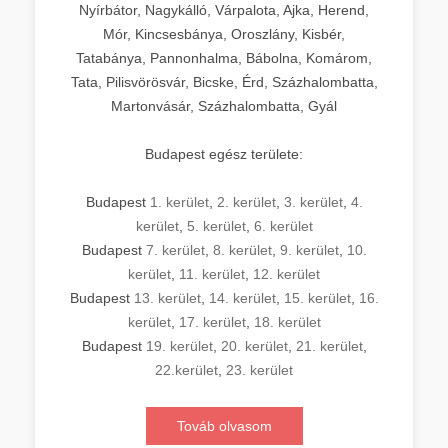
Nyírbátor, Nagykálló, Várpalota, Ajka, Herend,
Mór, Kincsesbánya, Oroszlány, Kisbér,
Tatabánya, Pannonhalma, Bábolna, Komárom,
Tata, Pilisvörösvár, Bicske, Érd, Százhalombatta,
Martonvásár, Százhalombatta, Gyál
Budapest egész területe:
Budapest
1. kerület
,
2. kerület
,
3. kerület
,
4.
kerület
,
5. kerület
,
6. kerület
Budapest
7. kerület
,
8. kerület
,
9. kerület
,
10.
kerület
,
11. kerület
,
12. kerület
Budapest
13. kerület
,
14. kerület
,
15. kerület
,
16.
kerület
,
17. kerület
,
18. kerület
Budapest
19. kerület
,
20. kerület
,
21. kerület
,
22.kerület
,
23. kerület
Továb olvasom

==*==

Problem details: A single number is required: the count of lines in the data that include the string "Százhalombatta".

Result for this exercise: 2